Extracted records
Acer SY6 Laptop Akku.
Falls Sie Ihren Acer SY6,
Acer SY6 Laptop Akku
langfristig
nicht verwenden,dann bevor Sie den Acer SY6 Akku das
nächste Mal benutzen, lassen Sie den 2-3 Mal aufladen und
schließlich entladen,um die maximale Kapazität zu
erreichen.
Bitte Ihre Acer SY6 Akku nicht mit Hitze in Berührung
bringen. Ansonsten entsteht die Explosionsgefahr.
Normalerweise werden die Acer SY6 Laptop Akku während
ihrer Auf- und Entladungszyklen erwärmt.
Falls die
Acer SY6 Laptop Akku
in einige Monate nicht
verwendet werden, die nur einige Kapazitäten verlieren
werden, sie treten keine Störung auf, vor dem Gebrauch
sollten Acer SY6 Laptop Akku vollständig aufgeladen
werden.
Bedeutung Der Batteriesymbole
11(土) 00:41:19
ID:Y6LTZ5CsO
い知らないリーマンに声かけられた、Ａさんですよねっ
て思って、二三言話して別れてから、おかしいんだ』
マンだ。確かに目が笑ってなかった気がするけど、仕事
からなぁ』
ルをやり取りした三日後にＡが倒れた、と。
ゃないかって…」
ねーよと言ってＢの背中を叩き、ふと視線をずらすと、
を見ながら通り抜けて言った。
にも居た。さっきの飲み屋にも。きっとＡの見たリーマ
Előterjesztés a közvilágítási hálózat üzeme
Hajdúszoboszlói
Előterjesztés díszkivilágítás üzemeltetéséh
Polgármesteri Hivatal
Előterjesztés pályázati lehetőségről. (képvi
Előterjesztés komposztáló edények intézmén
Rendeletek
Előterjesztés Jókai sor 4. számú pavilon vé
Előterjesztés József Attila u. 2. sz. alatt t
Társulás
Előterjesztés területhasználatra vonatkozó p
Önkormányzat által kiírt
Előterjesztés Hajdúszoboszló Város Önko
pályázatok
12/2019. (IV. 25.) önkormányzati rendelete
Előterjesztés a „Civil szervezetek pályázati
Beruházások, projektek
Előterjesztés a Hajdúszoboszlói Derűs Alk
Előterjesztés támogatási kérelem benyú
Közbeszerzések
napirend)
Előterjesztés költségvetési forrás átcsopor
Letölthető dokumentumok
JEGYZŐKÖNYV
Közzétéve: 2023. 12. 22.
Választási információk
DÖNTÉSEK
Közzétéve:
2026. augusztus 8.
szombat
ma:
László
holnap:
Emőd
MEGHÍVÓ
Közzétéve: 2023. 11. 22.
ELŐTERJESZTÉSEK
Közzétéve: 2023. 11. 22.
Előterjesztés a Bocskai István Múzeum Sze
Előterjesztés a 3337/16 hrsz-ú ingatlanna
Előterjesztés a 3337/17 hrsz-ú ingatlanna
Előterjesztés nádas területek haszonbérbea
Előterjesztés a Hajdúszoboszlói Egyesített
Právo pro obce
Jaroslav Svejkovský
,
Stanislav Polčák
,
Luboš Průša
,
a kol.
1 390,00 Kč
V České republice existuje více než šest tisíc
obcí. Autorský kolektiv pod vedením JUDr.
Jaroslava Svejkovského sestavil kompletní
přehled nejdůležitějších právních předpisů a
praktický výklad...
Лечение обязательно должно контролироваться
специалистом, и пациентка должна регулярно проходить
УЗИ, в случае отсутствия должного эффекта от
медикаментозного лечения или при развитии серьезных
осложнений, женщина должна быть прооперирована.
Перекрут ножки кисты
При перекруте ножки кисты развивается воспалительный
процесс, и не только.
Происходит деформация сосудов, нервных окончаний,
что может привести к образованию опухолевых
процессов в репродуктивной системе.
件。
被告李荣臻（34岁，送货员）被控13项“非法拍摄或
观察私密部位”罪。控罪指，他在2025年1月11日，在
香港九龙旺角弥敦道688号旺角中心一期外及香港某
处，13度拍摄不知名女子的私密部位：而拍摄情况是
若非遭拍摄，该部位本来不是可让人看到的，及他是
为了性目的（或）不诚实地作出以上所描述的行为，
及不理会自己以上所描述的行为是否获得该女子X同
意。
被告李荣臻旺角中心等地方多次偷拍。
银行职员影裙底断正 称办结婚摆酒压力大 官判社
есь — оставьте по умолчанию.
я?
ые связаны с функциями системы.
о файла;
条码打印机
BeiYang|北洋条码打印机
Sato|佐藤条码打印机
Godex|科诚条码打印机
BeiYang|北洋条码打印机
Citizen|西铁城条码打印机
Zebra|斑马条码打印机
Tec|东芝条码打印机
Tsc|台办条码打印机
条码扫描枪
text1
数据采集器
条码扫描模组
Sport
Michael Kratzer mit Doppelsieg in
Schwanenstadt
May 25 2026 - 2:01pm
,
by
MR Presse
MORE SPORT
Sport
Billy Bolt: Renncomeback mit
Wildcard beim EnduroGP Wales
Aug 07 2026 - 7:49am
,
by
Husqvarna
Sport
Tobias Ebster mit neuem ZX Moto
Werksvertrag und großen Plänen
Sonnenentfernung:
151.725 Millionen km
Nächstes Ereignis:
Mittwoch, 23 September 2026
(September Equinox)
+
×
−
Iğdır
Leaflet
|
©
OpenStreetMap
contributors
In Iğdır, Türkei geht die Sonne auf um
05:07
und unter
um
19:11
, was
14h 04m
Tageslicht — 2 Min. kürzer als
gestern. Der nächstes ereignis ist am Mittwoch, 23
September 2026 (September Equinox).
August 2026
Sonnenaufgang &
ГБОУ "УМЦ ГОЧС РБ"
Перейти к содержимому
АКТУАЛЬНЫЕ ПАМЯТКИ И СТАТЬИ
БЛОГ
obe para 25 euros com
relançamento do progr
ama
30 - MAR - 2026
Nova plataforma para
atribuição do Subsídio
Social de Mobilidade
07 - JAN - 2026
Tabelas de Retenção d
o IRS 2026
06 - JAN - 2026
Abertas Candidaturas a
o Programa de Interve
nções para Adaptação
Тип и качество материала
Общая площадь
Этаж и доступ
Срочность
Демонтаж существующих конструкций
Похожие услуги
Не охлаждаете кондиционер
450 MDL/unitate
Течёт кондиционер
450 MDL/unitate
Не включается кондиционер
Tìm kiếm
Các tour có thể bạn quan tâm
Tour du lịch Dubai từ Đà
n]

▸ What to produce
All lines above from the one containing "Előterjesztés Jókai sor 4. számú pavilon vé" to the one containing "银行职员影裙底断正 称办结婚摆酒压力大 官判社" must be repeated exactly, both lines included, and no others.

▸ Your solution
Előterjesztés Jókai sor 4. számú pavilon vé
Előterjesztés József Attila u. 2. sz. alatt t
Társulás
Előterjesztés területhasználatra vonatkozó p
Önkormányzat által kiírt
Előterjesztés Hajdúszoboszló Város Önko
pályázatok
12/2019. (IV. 25.) önkormányzati rendelete
Előterjesztés a „Civil szervezetek pályázati
Beruházások, projektek
Előterjesztés a Hajdúszoboszlói Derűs Alk
Előterjesztés támogatási kérelem benyú
Közbeszerzések
napirend)
Előterjesztés költségvetési forrás átcsopor
Letölthető dokumentumok
JEGYZŐKÖNYV
Közzétéve: 2023. 12. 22.
Választási információk
DÖNTÉSEK
Közzétéve:
2026. augusztus 8.
szombat
ma:
László
holnap:
Emőd
MEGHÍVÓ
Közzétéve: 2023. 11. 22.
ELŐTERJESZTÉSEK
Közzétéve: 2023. 11. 22.
Előterjesztés a Bocskai István Múzeum Sze
Előterjesztés a 3337/16 hrsz-ú ingatlanna
Előterjesztés a 3337/17 hrsz-ú ingatlanna
Előterjesztés nádas területek haszonbérbea
Előterjesztés a Hajdúszoboszlói Egyesített
Právo pro obce
Jaroslav Svejkovský
,
Stanislav Polčák
,
Luboš Průša
,
a kol.
1 390,00 Kč
V České republice existuje více než šest tisíc
obcí. Autorský kolektiv pod vedením JUDr.
Jaroslava Svejkovského sestavil kompletní
přehled nejdůležitějších právních předpisů a
praktický výklad...
Лечение обязательно должно контролироваться
специалистом, и пациентка должна регулярно проходить
УЗИ, в случае отсутствия должного эффекта от
медикаментозного лечения или при развитии серьезных
осложнений, женщина должна быть прооперирована.
Перекрут ножки кисты
При перекруте ножки кисты развивается воспалительный
процесс, и не только.
Происходит деформация сосудов, нервных окончаний,
что может привести к образованию опухолевых
процессов в репродуктивной системе.
件。
被告李荣臻（34岁，送货员）被控13项“非法拍摄或
观察私密部位”罪。控罪指，他在2025年1月11日，在
香港九龙旺角弥敦道688号旺角中心一期外及香港某
处，13度拍摄不知名女子的私密部位：而拍摄情况是
若非遭拍摄，该部位本来不是可让人看到的，及他是
为了性目的（或）不诚实地作出以上所描述的行为，
及不理会自己以上所描述的行为是否获得该女子X同
意。
被告李荣臻旺角中心等地方多次偷拍。
银行职员影裙底断正 称办结婚摆酒压力大 官判社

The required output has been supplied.